--- RECORDS SHOWN Enclosed Below ---
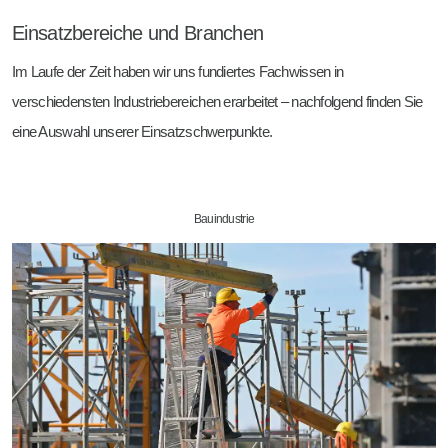
Einsatzbereiche und Branchen
Im Laufe der Zeit haben wir uns fundiertes Fachwissen in
verschiedensten Industriebereichen erarbeitet – nachfolgend finden Sie
eine Auswahl unserer Einsatzschwerpunkte.
Bauindustrie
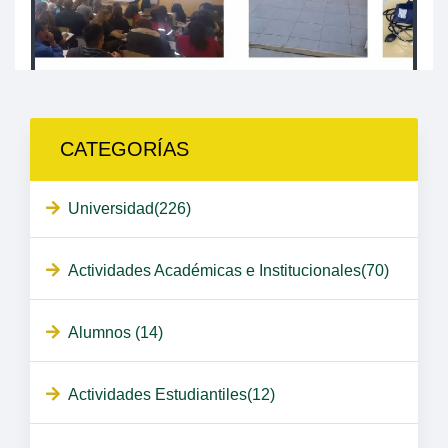
CATEGORÍAS
Universidad(226)
Actividades Académicas e Institucionales(70)
Alumnos (14)
Actividades Estudiantiles(12)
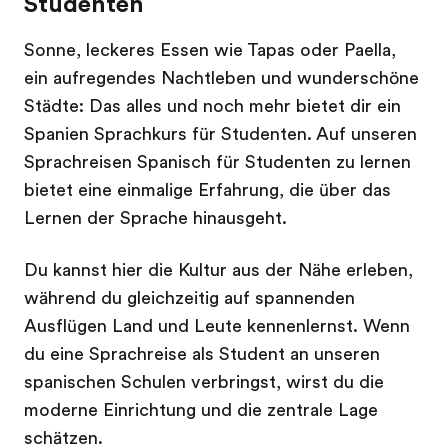
Studenten
Sonne, leckeres Essen wie Tapas oder Paella,
ein aufregendes Nachtleben und wunderschöne
Städte: Das alles und noch mehr bietet dir ein
Spanien Sprachkurs für Studenten. Auf unseren
Sprachreisen Spanisch für Studenten zu lernen
bietet eine einmalige Erfahrung, die über das
Lernen der Sprache hinausgeht.
Du kannst hier die Kultur aus der Nähe erleben,
während du gleichzeitig auf spannenden
Ausflügen Land und Leute kennenlernst. Wenn
du eine Sprachreise als Student an unseren
spanischen Schulen verbringst, wirst du die
moderne Einrichtung und die zentrale Lage
schätzen.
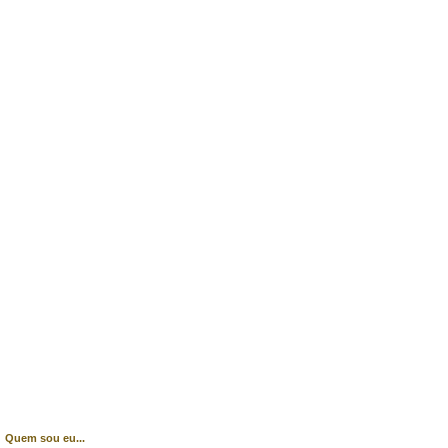
Quem sou eu...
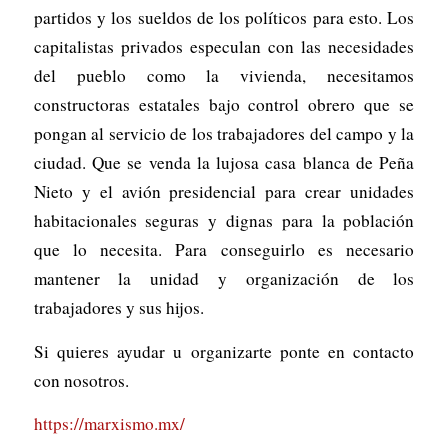
partidos y los sueldos de los políticos para esto. Los
capitalistas privados especulan con las necesidades
del pueblo como la vivienda, necesitamos
constructoras estatales bajo control obrero que se
pongan al servicio de los trabajadores del campo y la
ciudad. Que se venda la lujosa casa blanca de Peña
Nieto y el avión presidencial para crear unidades
habitacionales seguras y dignas para la población
que lo necesita. Para conseguirlo es necesario
mantener la unidad y organización de los
trabajadores y sus hijos.
Si quieres ayudar u organizarte ponte en contacto
con nosotros.
https://marxismo.mx/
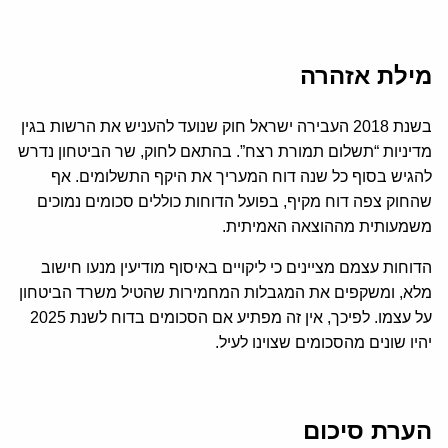
מילת אזהרה
בשנת 2018 העבירה ישראל חוק שנועד להעניש את הרשות בגין
מדיניות “תשלום תמורת רצח”. בהתאם לחוק, שר הביטחון נדרש
להגיש בסוף כל שנה דוח המעריך את היקף התשלומים. אף
שהחוק צפה דוח מקיף, בפועל הדוחות כוללים סכומים נמוכים
משמעותית מההוצאה האמיתית.
הדוחות עצמם מציינים כי ליקויים באיסוף מודיעין מנעו חישוב
מלא, ומשקפים את המגבלות המחמירות שהטיל משרד הביטחון
על עצמו. לפיכך, אין זה מפתיע אם הסכומים בדוח לשנת 2025
יהיו שונים מהסכומים שצוינו לעיל.
הערת סיכום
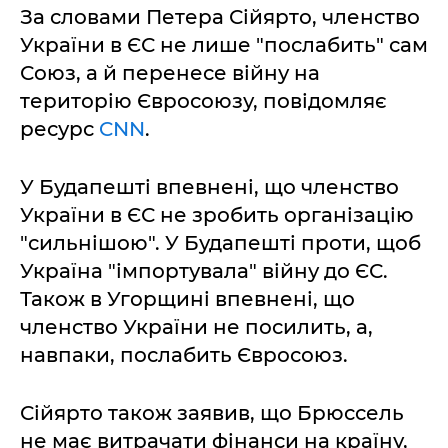
За словами Петера Сійярто, членство
України в ЄС не лише "послабить" сам
Союз, а й перенесе війну на
територію Євросоюзу, повідомляє
ресурс
CNN
.
У Будапешті впевнені, що членство
України в ЄС не зробить організацію
"сильнішою". У Будапешті проти, щоб
Україна "імпортувала" війну до ЄС.
Також в Угорщині впевнені, що
членство України не посилить, а,
навпаки, послабить Євросоюз.
Сійярто також заявив, що Брюссель
не має витрачати фінанси на країну,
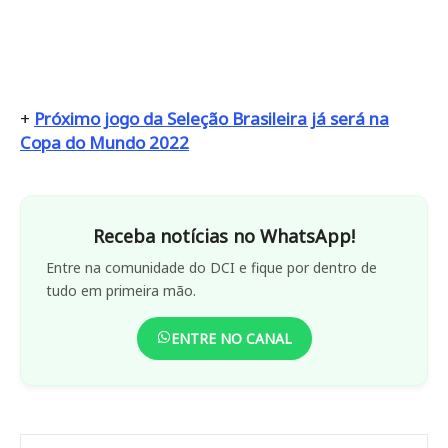
+
Próximo jogo da Seleção Brasileira já será na
Copa do Mundo 2022
Receba notícias no WhatsApp!
Entre na comunidade do DCI e fique por dentro de
tudo em primeira mão.
ENTRE NO CANAL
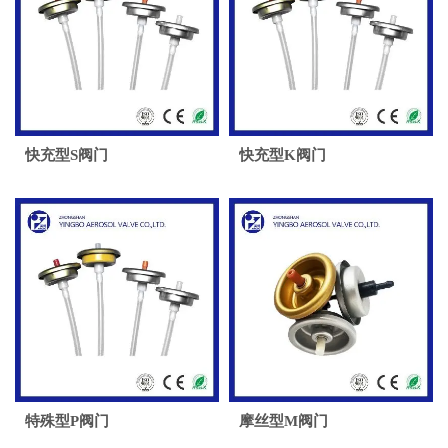
快充型S阀门
快充型K阀门
特殊型P阀门
摩丝型M阀门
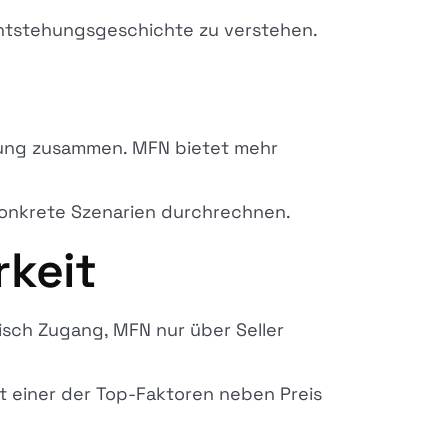
Entstehungsgeschichte zu verstehen.
ung zusammen. MFN bietet mehr
onkrete Szenarien durchrechnen.
rkeit
sch Zugang, MFN nur über Seller
rt einer der Top-Faktoren neben Preis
--- End of Enclosed RECORDS SHOWN ---
Output every record verbatim, skipping images.

Einsatzbereiche und Branchen
Im Laufe der Zeit haben wir uns fundiertes Fachwissen in
verschiedensten Industriebereichen erarbeitet – nachfolgend finden Sie
eine Auswahl unserer Einsatzschwerpunkte.
Bauindustrie
CATEGORÍAS
Universidad(226)
Actividades Académicas e Institucionales(70)
Alumnos (14)
Actividades Estudiantiles(12)
Studenten
Sonne, leckeres Essen wie Tapas oder Paella,
ein aufregendes Nachtleben und wunderschöne
Städte: Das alles und noch mehr bietet dir ein
Spanien Sprachkurs für Studenten. Auf unseren
Sprachreisen Spanisch für Studenten zu lernen
bietet eine einmalige Erfahrung, die über das
Lernen der Sprache hinausgeht.
Du kannst hier die Kultur aus der Nähe erleben,
während du gleichzeitig auf spannenden
Ausflügen Land und Leute kennenlernst. Wenn
du eine Sprachreise als Student an unseren
spanischen Schulen verbringst, wirst du die
moderne Einrichtung und die zentrale Lage
schätzen.
Quem sou eu...
partidos y los sueldos de los políticos para esto. Los
capitalistas privados especulan con las necesidades
del pueblo como la vivienda, necesitamos
constructoras estatales bajo control obrero que se
pongan al servicio de los trabajadores del campo y la
ciudad. Que se venda la lujosa casa blanca de Peña
Nieto y el avión presidencial para crear unidades
habitacionales seguras y dignas para la población
que lo necesita. Para conseguirlo es necesario
mantener la unidad y organización de los
trabajadores y sus hijos.
Si quieres ayudar u organizarte ponte en contacto
con nosotros.
https://marxismo.mx/
מילת אזהרה
בשנת 2018 העבירה ישראל חוק שנועד להעניש את הרשות בגין
מדיניות “תשלום תמורת רצח”. בהתאם לחוק, שר הביטחון נדרש
להגיש בסוף כל שנה דוח המעריך את היקף התשלומים. אף
שהחוק צפה דוח מקיף, בפועל הדוחות כוללים סכומים נמוכים
משמעותית מההוצאה האמיתית.
הדוחות עצמם מציינים כי ליקויים באיסוף מודיעין מנעו חישוב
מלא, ומשקפים את המגבלות המחמירות שהטיל משרד הביטחון
על עצמו. לפיכך, אין זה מפתיע אם הסכומים בדוח לשנת 2025
יהיו שונים מהסכומים שצוינו לעיל.
הערת סיכום
За словами Петера Сійярто, членство
України в ЄС не лише "послабить" сам
Союз, а й перенесе війну на
територію Євросоюзу, повідомляє
ресурс
CNN
.
У Будапешті впевнені, що членство
України в ЄС не зробить організацію
"сильнішою". У Будапешті проти, щоб
Україна "імпортувала" війну до ЄС.
Також в Угорщині впевнені, що
членство України не посилить, а,
навпаки, послабить Євросоюз.
Сійярто також заявив, що Брюссель
не має витрачати фінанси на країну,
+
Próximo jogo da Seleção Brasileira já será na
Copa do Mundo 2022
Receba notícias no WhatsApp!
Entre na comunidade do DCI e fique por dentro de
tudo em primeira mão.
ENTRE NO CANAL
快充型S阀门
快充型K阀门
特殊型P阀门
摩丝型M阀门
Entstehungsgeschichte zu verstehen.
ung zusammen. MFN bietet mehr
onkrete Szenarien durchrechnen.
rkeit
sch Zugang, MFN nur über Seller
rt einer der Top-Faktoren neben Preis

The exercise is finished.